By definition, males who have precocious puberty must develop secondary sexual characteristics when younger than 9 years. In black girls, puberty when younger than 6 years is considered precocious, whereas in white girls, puberty when younger than 7 years is considered precocious.

The classic definition of sexual precocity for girls is the onset of secondary sexual characteristics prior to age 8 years.[9] The current guidelines recommend the evaluation of any girl younger than 8 years who has an advanced bone age or a rapid progression through puberty.

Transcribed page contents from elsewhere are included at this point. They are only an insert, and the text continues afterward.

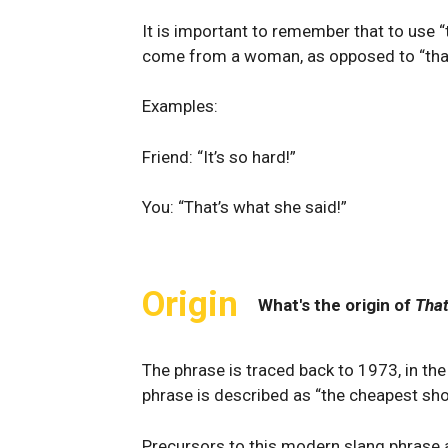
It is important to remember that to use 
come from a woman, as opposed to “tha
Examples:
Friend: “It’s so hard!”
You: “That’s what she said!”
Origin
What's the origin of
That
The phrase is traced back to 1973, in t
phrase is described as “the cheapest shot
Precursors to this modern slang phrase ar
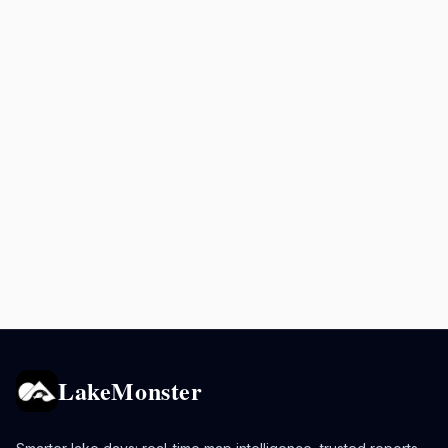
LakeMonster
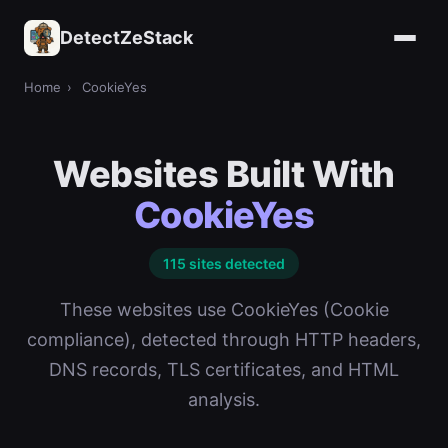
DetectZeStack
Home
›
CookieYes
Websites Built With
CookieYes
115 sites detected
These websites use CookieYes (Cookie
compliance), detected through HTTP headers,
DNS records, TLS certificates, and HTML
analysis.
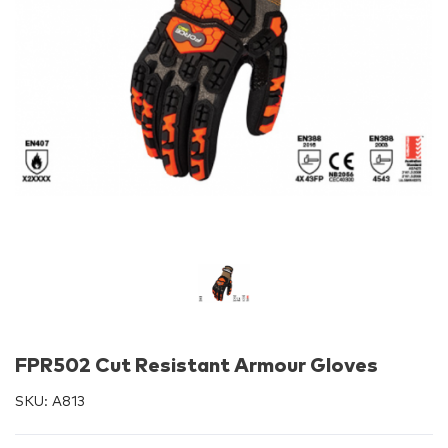
FPR502 Cut Resistant Armour Gloves
SKU:
A813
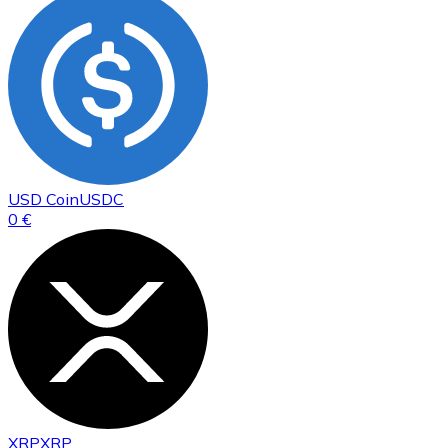
USD Coin
USDC
0 €
XRP
XRP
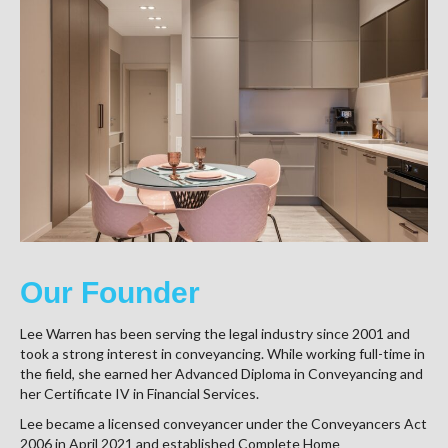
Our Founder
Lee Warren has been serving the legal industry since 2001 and
took a strong interest in conveyancing. While working full-time in
the field, she earned her Advanced Diploma in Conveyancing and
her Certificate IV in Financial Services.
Lee became a licensed conveyancer under the Conveyancers Act
2006 in April 2021 and established Complete Home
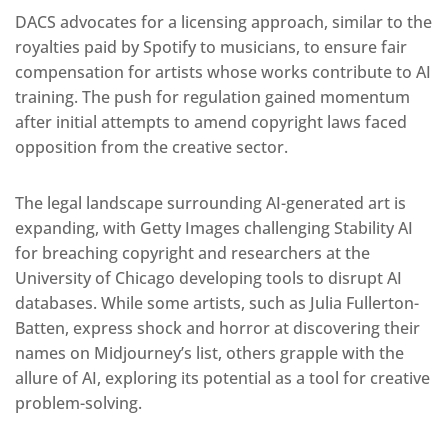
DACS advocates for a licensing approach, similar to the
royalties paid by Spotify to musicians, to ensure fair
compensation for artists whose works contribute to AI
training. The push for regulation gained momentum
after initial attempts to amend copyright laws faced
opposition from the creative sector.
The legal landscape surrounding AI-generated art is
expanding, with Getty Images challenging Stability AI
for breaching copyright and researchers at the
University of Chicago developing tools to disrupt AI
databases. While some artists, such as Julia Fullerton-
Batten, express shock and horror at discovering their
names on Midjourney’s list, others grapple with the
allure of AI, exploring its potential as a tool for creative
problem-solving.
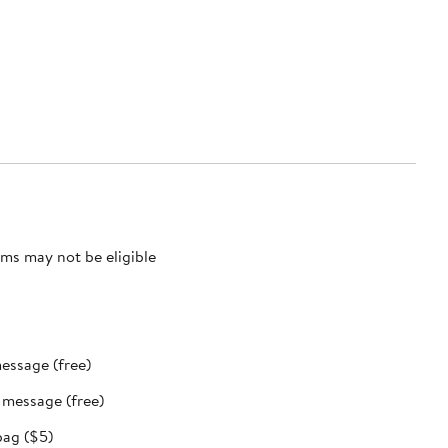
ms may not be eligible
message (free)
t message (free)
bag ($5)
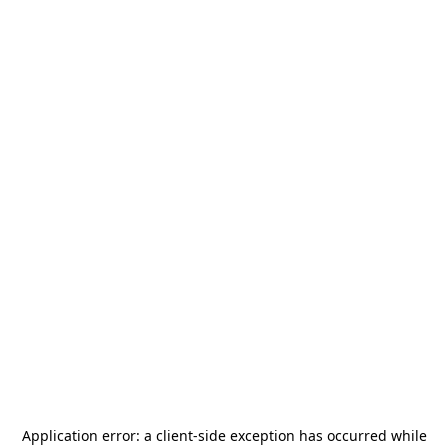
Application error: a
client
-side exception has occurred while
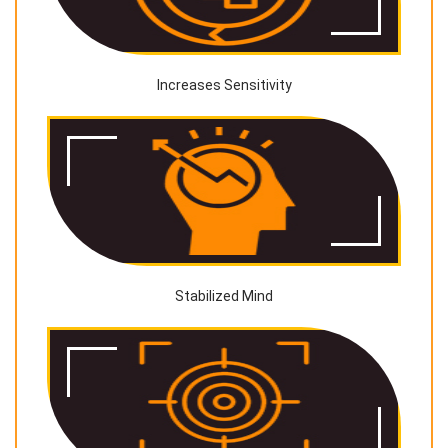
Increases Sensitivity
Stabilized Mind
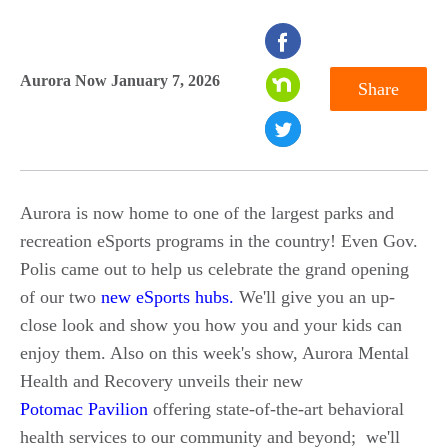
seconds
of
Aurora Now January 7, 2026
Share
0
seconds
Aurora is now home to one of the largest parks and
recreation eSports programs in the country! Even Gov.
Polis came out to help us celebrate the grand opening
of our two
new eSports hubs.
We'll give you an up-
close look and show you how you and your kids can
enjoy them. Also on this week's show, Aurora Mental
Health and Recovery unveils their new
Potomac Pavilion
offering state-of-the-art behavioral
health services to our community and beyond; we'll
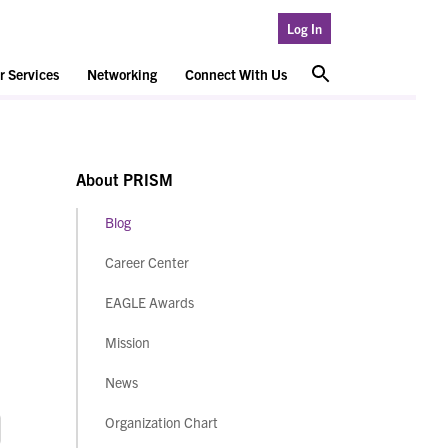
Log In
 Services
Networking
Connect With Us
About PRISM
Blog
Career Center
EAGLE Awards
Mission
News
Organization Chart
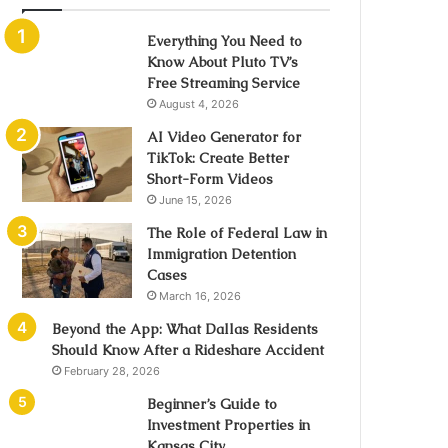
Everything You Need to
Know About Pluto TV’s
Free Streaming Service
August 4, 2026
AI Video Generator for
TikTok: Create Better
Short-Form Videos
June 15, 2026
The Role of Federal Law in
Immigration Detention
Cases
March 16, 2026
Beyond the App: What Dallas Residents
Should Know After a Rideshare Accident
February 28, 2026
Beginner’s Guide to
Investment Properties in
Kansas City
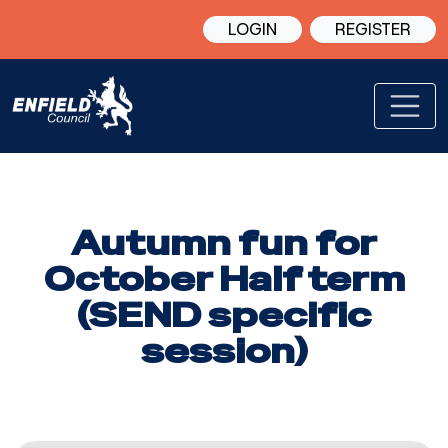
LOGIN
REGISTER
Autumn fun for
October Half term
(SEND specific
session)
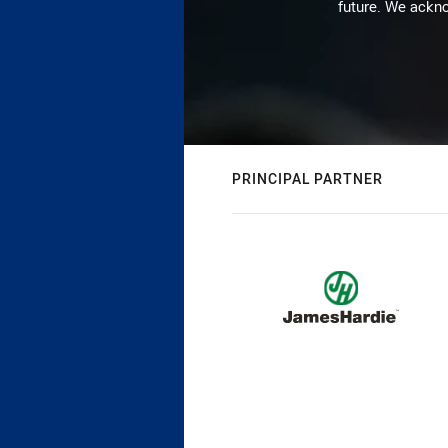
future. We ackno
PRINCIPAL PARTNER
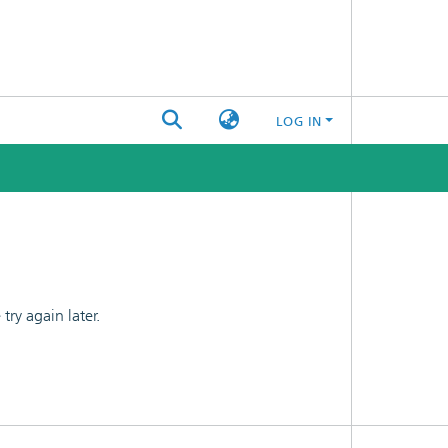
LOG IN
ry again later.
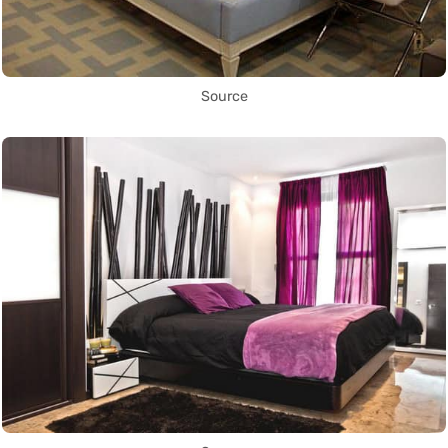
Source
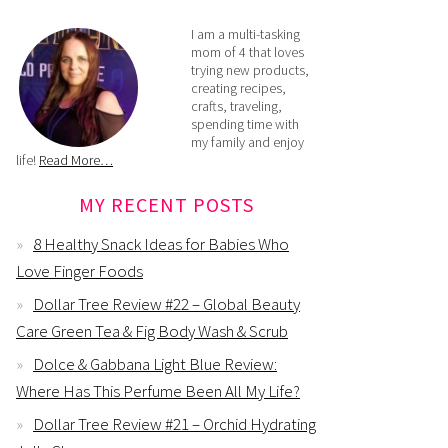
I am a multi-tasking
mom of 4 that loves
trying new products,
creating recipes,
crafts, traveling,
spending time with
my family and enjoy
life!
Read More…
MY RECENT POSTS
8 Healthy Snack Ideas for Babies Who
Love Finger Foods
Dollar Tree Review #22 – Global Beauty
Care Green Tea & Fig Body Wash & Scrub
Dolce & Gabbana Light Blue Review:
Where Has This Perfume Been All My Life?
Dollar Tree Review #21 – Orchid Hydrating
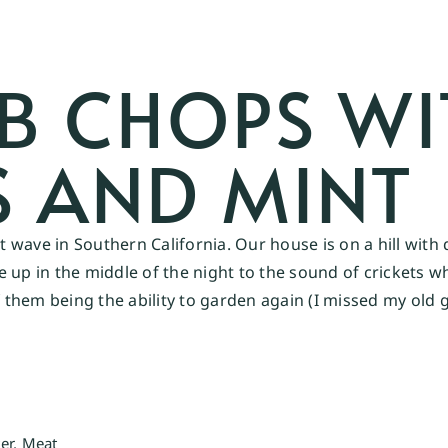
MB CHOPS WI
 AND MINT
wave in Southern California. Our house is on a hill with 
up in the middle of the night to the sound of crickets wh
of them being the ability to garden again (I missed my ol
er
,
Meat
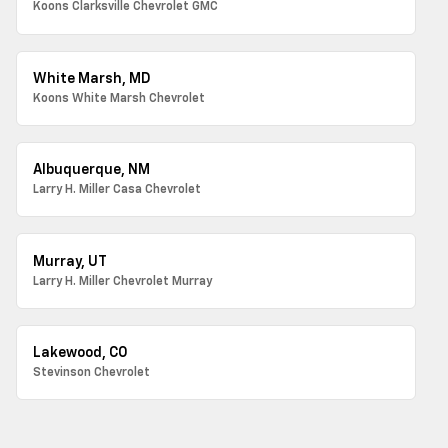
Koons Clarksville Chevrolet GMC
White Marsh, MD
Koons White Marsh Chevrolet
Albuquerque, NM
Larry H. Miller Casa Chevrolet
Murray, UT
Larry H. Miller Chevrolet Murray
Lakewood, CO
Stevinson Chevrolet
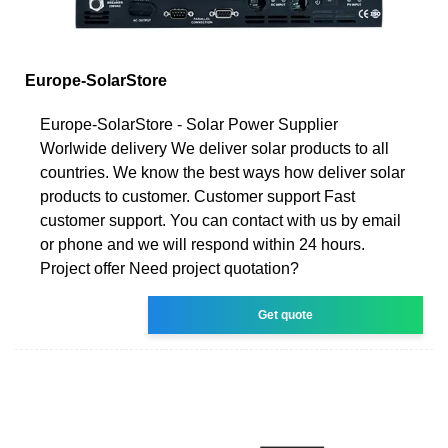
Europe-SolarStore
Europe-SolarStore - Solar Power Supplier
Worlwide delivery We deliver solar products to all
countries. We know the best ways how deliver solar
products to customer. Customer support Fast
customer support. You can contact with us by email
or phone and we will respond within 24 hours.
Project offer Need project quotation?
Get quote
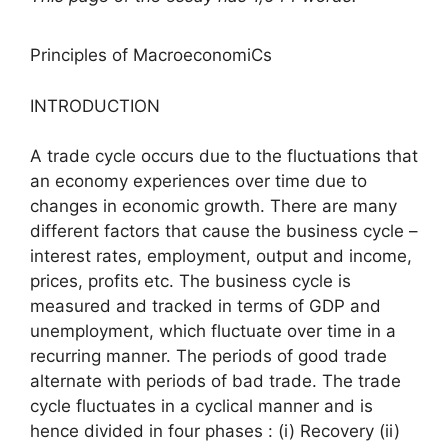
Principles of MacroeconomiCs
INTRODUCTION
A trade cycle occurs due to the fluctuations that
an economy experiences over time due to
changes in economic growth. There are many
different factors that cause the business cycle –
interest rates, employment, output and income,
prices, profits etc. The business cycle is
measured and tracked in terms of GDP and
unemployment, which fluctuate over time in a
recurring manner. The periods of good trade
alternate with periods of bad trade. The trade
cycle fluctuates in a cyclical manner and is
hence divided in four phases : (i) Recovery (ii)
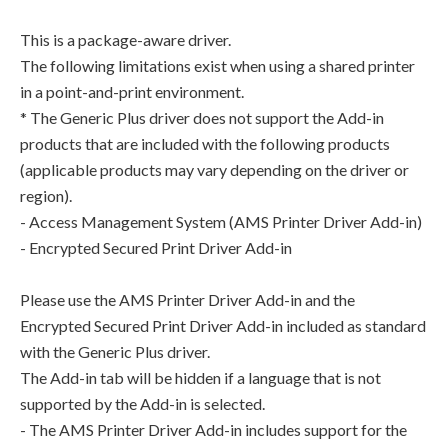
This is a package-aware driver.
The following limitations exist when using a shared printer
in a point-and-print environment.
* The Generic Plus driver does not support the Add-in
products that are included with the following products
(applicable products may vary depending on the driver or
region).
- Access Management System (AMS Printer Driver Add-in)
- Encrypted Secured Print Driver Add-in
Please use the AMS Printer Driver Add-in and the
Encrypted Secured Print Driver Add-in included as standard
with the Generic Plus driver.
The Add-in tab will be hidden if a language that is not
supported by the Add-in is selected.
- The AMS Printer Driver Add-in includes support for the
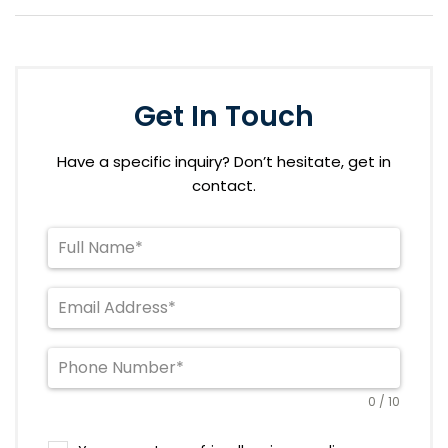
Get In Touch
Have a specific inquiry? Don’t hesitate, get in
contact.
0 / 10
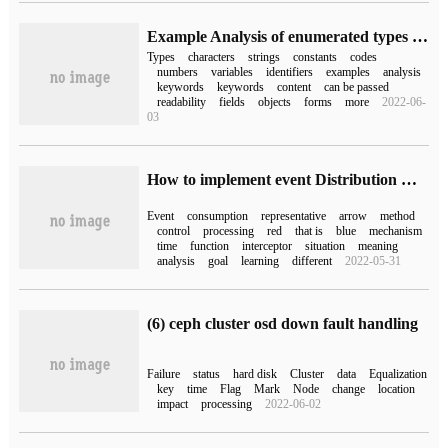
Example Analysis of enumerated types in TypeScript
Types
characters
strings
constants
codes
numbers
variables
identifiers
examples
analysis
keywords
keywords
content
can be passed
readability
fields
objects
forms
more
2022-06-
03
How to implement event Distribution Mechanism in android
Event
consumption
representative
arrow
method
control
processing
red
that is
blue
mechanism
time
function
interceptor
situation
meaning
analysis
goal
learning
different
2022-05-31
(6) ceph cluster osd down fault handling
Failure
status
hard disk
Cluster
data
Equalization
key
time
Flag
Mark
Node
change
location
impact
processing
2022-06-02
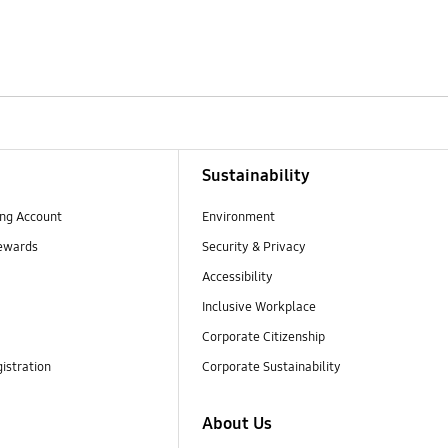
Sustainability
ng Account
Environment
ewards
Security & Privacy
Accessibility
Inclusive Workplace
Corporate Citizenship
istration
Corporate Sustainability
About Us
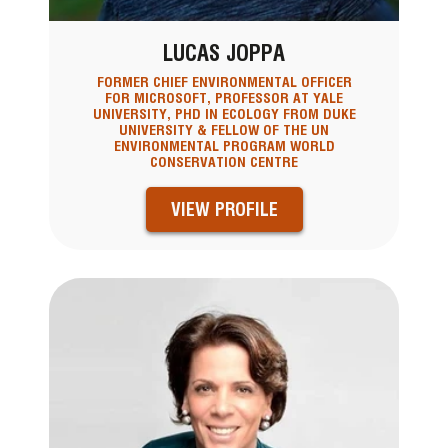
LUCAS JOPPA
FORMER CHIEF ENVIRONMENTAL OFFICER
FOR MICROSOFT, PROFESSOR AT YALE
UNIVERSITY, PHD IN ECOLOGY FROM DUKE
UNIVERSITY & FELLOW OF THE UN
ENVIRONMENTAL PROGRAM WORLD
CONSERVATION CENTRE
VIEW PROFILE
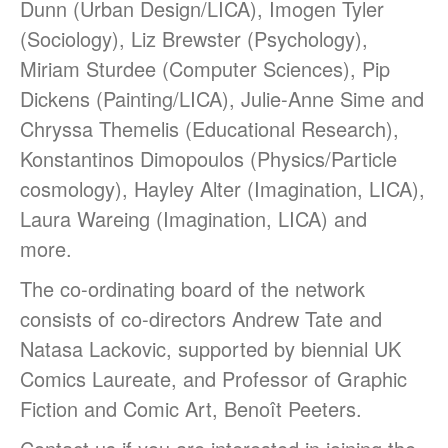
Dunn (Urban Design/LICA), Imogen Tyler
Students & Alumni
(Sociology), Liz Brewster (Psychology),
Miriam Sturdee (Computer Sciences), Pip
Dickens (Painting/LICA), Julie-Anne Sime and
Medical humanities, graphic
Chryssa Themelis (Educational Research),
medicine, and student mental
Konstantinos Dimopoulos (Physics/Particle
health
cosmology), Hayley Alter (Imagination, LICA),
Things and the Mind: exploring
student wellbeing in the
Laura Wareing (Imagination, LICA) and
material world
more.
CIELL project: comics to
support English as Second
The co-ordinating board of the network
Language teaching & learning,
consists of co-directors Andrew Tate and
dyslexia-friendly
Natasa Lackovic, supported by biennial UK
Message from the Stars: a
fascinating story about Galileo
Comics Laureate, and Professor of Graphic
Galilei, by Eleni Tsampra
Fiction and Comic Art, Benoît Peeters.
KS3 teachers resources for
critical thinking and pedagogy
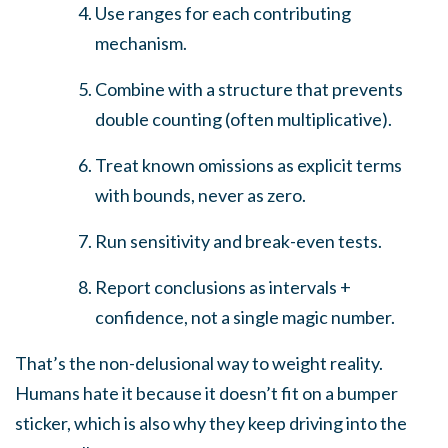
Use ranges for each contributing
mechanism.
Combine with a structure that prevents
double counting (often multiplicative).
Treat known omissions as explicit terms
with bounds, never as zero.
Run sensitivity and break-even tests.
Report conclusions as intervals +
confidence, not a single magic number.
That’s the non-delusional way to weight reality.
Humans hate it because it doesn’t fit on a bumper
sticker, which is also why they keep driving into the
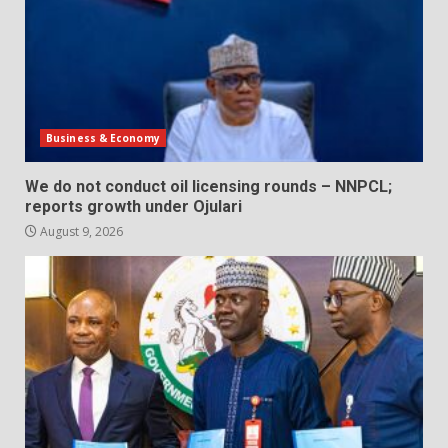
Business & Economy
We do not conduct oil licensing rounds – NNPCL;
reports growth under Ojulari
August 9, 2026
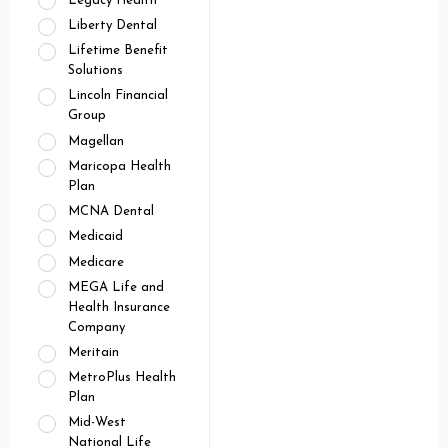
Legacy Health
Liberty Dental
Lifetime Benefit
Solutions
Lincoln Financial
Group
Magellan
Maricopa Health
Plan
MCNA Dental
Medicaid
Medicare
MEGA Life and
Health Insurance
Company
Meritain
MetroPlus Health
Plan
Mid-West
National Life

• McCune-Albright syndrome (MAS): Girls with MAS may present at any age. The average age of pubertal onset is 3 years; however, vaginal bleeding has been reported in females as young as 4 months.

• Familial male precocious puberty: Male patients develop progressive secondary sexual characteristics with rapid physical growth and skeletal maturation often accompanied by sexually aggressive behavior within the first 2-3 years of life.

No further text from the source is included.